WrestleMania Main Event

Was kann man über dieses Thema schreiben, was nicht bereits geschrieben wurde? Man kann vielleicht noch erwähnen, dass hier mehr Potential vernebelt wurde, als Cyrus das in all den Jahren davor zusammen gemacht hat. Da hat man DDP, den erfolgreichsten Wrestler aller Zeiten, ungeschlagen und trotz seines Erfolges beliebt – dazu gespielt von einem der besten SAW-Schreiber überhaupt. Dann John Cena, einen der beiden größten SAW-Superstars aller Zeiten, beliebt wie eh und je, Rumble-Sieger und dazu hatte er grade erst DDP so nah an einer Niederlage wie keiner zuvor. Und Chris Hero, ebenfalls gerade auf einer massiven Erfolgswelle geritten, der als Wildcard auch nicht unbeliebt war und für den das der große Durchbruch sein sollte. Was dabei heraus kam war, leider traditionell bei WrestleMania, eine der schlechtesten Fehden aller Zeiten. Trauriger Höhepunkt war dann die Konferenz, bei der DDP beinhart sagt, dass er die letzten 3 Wochen, die Cena und Hero mit irgendwelchen Interviews einfach nur rumgdreht hatten, in Disneyland war. Die Worte, um diese Situation zu beschreiben, wurden noch nicht erfunden.


Alles nur gespielt

Der Titel ist vielleicht nicht ganz optimal gewählt, denn hier soll es allgemein um einige merkwürdige Praktiken von C van Dams Backlash-Wrestlern gehen.
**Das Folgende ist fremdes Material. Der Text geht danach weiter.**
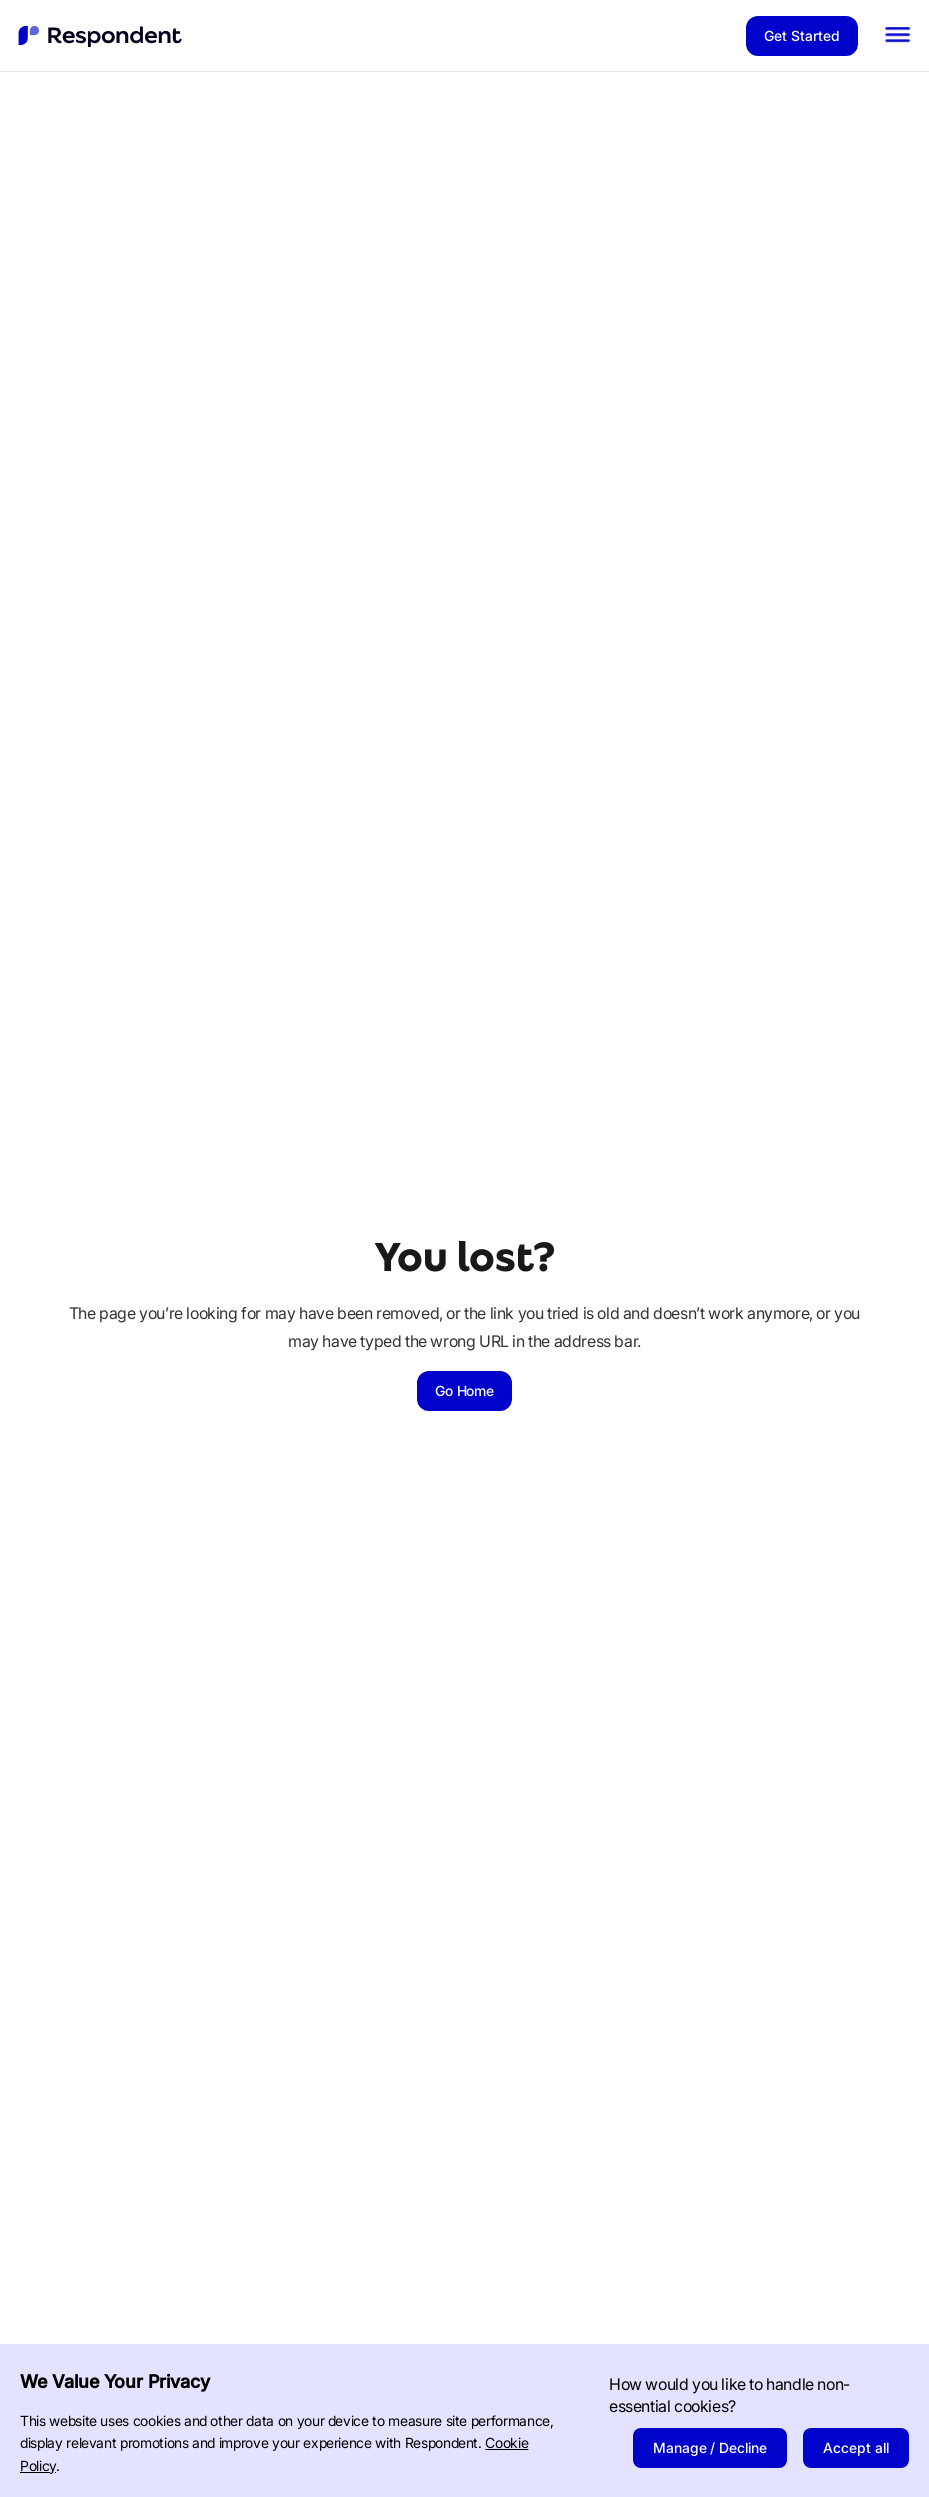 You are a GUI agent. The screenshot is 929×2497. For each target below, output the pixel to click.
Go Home (465, 1390)
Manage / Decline (710, 2447)
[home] (101, 36)
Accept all (856, 2447)
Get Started (802, 35)
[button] (897, 35) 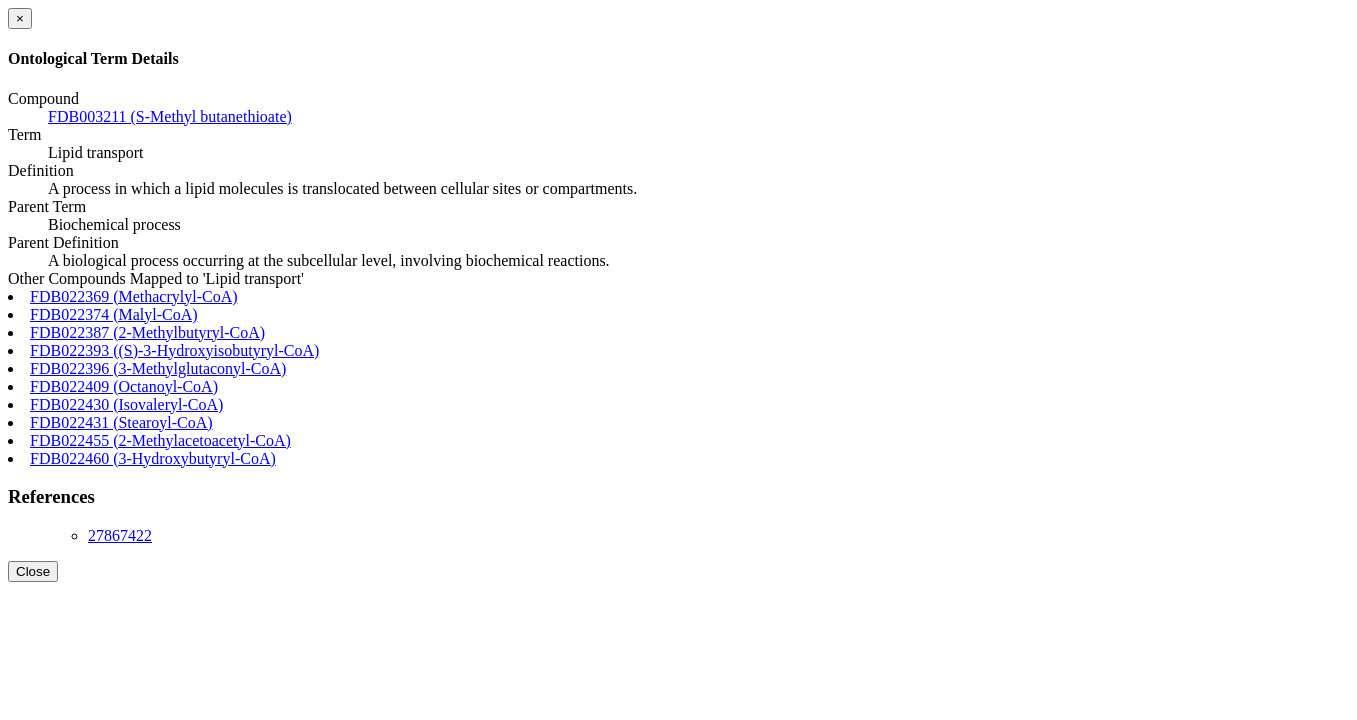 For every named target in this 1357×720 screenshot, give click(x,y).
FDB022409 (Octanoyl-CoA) (124, 386)
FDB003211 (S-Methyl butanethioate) (170, 116)
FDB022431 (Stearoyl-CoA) (121, 422)
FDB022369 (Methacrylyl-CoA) (134, 296)
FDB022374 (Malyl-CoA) (114, 314)
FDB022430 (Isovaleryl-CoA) (126, 404)
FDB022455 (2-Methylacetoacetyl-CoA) (160, 440)
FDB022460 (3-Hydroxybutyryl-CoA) (153, 458)
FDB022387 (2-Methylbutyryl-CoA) (147, 332)
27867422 (120, 535)
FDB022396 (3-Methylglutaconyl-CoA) (158, 368)
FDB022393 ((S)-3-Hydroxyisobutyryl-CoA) (174, 350)
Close (33, 571)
Alleine schon, dass er jeden zweiten Wrestler, den er je gespielt hat, binnen 2-3 Wochen in die Shows zurück gebracht hat, mutet schon seltsam an – zumal viele davon ein halbes Jahr zuvor schon ein Mal für wenige Shows zurück kamen. Was dann teilweise mit Steve Austin, aber im Speziellen mit Sting passiert ist, könnte man hier als ganz eigene Kategorie führen. Woche für Woche nahezu das gleiche Segment, mit einem Sting, der selber nicht wusste, was er nun eigentlich will; und besonders, was er nun eigentlich sagen soll. Der Höhepunkt war aber, sich am Ende hinzustellen, und die ganze Storyline, anstatt sie simpel abzuhaken, mit „alles nur gespielt!“ noch einmal im Nachhinein restlos mit Fragezeichen zu füllen. Zufall, dass Edge eine Woche später die Spiegel-Storyline exakt gleich behandelt hat? Ich glaube nicht.


Endlich bin ich Hassan los – wir bilden jetzt ein Tag Team!
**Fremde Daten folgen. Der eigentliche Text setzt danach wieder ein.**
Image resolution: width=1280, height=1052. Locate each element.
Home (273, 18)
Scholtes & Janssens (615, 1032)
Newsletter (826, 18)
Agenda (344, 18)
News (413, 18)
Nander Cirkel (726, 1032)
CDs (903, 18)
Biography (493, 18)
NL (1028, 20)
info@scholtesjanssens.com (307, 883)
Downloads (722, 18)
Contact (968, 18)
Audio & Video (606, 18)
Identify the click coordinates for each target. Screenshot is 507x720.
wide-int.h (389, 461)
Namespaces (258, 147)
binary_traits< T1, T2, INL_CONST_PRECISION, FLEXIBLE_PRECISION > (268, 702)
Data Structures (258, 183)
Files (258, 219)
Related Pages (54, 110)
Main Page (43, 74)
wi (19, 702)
Nein, ich habe es nicht vergessen. Und auch wenn die Camels danach eins der besten Tag Teams der SAW-Geschichte geworden sind – die Geschichte ihrer Entstehung hat schon damals ein ganz eigenes Audiofeedback bekommen und ist bis heute der vielleicht größte Unsinn bei SAW überhaupt. Wer die Details wissen will, dem empfehle ich wärmstens das Audiofeedback zu Backlash 17, das nur 20 Minuten lang ist, wovon gut die Hälfte genau dieses Thema anspricht; und welches bis heute genau meine Meinung widerspiegelt. Da schreibt der Escape von November bis in den Februar hinein eine tolle Story; in der der Marlboro Man wieder mit William Regal teamen möchte, aber Regal das nicht mehr möchte. Dann kommt es im Rahmen einer Fehde gegen Kurt Angle zu einem Match bei SAWolution, welches Regal gewinnt. Dadurch, dass er gewinnt, ist das Kapitel Hassan endgültig abgeschlossen – und beim nächsten Backlash gibt Regal bekannt, dass er ab sofort freiwillig wieder mit dem Marlboro Man teamt, und auch der Name „Royal Camels“ wird ihnen vertraglich aufgezwungen. Bei allen tollen Segmenten der Royal Camels, hier hat sich Escape ein ganz eigenes Denkmal gesetzt, das in die Geschichte eingegangen ist.


Latino Nation

Cyrus hat wohl gedacht, er ist schlauer als ich. Er hat sich gedacht, wenn er die Latino Nation in LAX umbenennt, wenn er Chavo, Joe und Rey durch Hernandez ersetzt, und wenn er statt lateinamerikanischen Flaggen eine zweite Tequila-Flasche benutzt, dann erkenne ich die Latino Nation nicht mehr. Und dann hat er auch noch gedacht, wenn er den beiden vernünftige Gimmicks gibt, die er langfristig durchzieht, wenn er ordentliche Fehden schreibt und gute Matches hat, dann landet die Latino Nation nicht mehr im Gimmickmüll. In der Theorie eine gute Idee, und bei einem anderen GM wäre der Plan vermutlich auch aufgegangen. Aber nicht bei mir – ich vergesse niemals! Die Latino Nation hatte schon 2007 genügend Gimmickmüll für die nächsten zehn Jahre gesammelt. Da hilft auch ein starkes 2011 nicht. Niemals. Und außerdem: Warum LAX als Name? WARUM?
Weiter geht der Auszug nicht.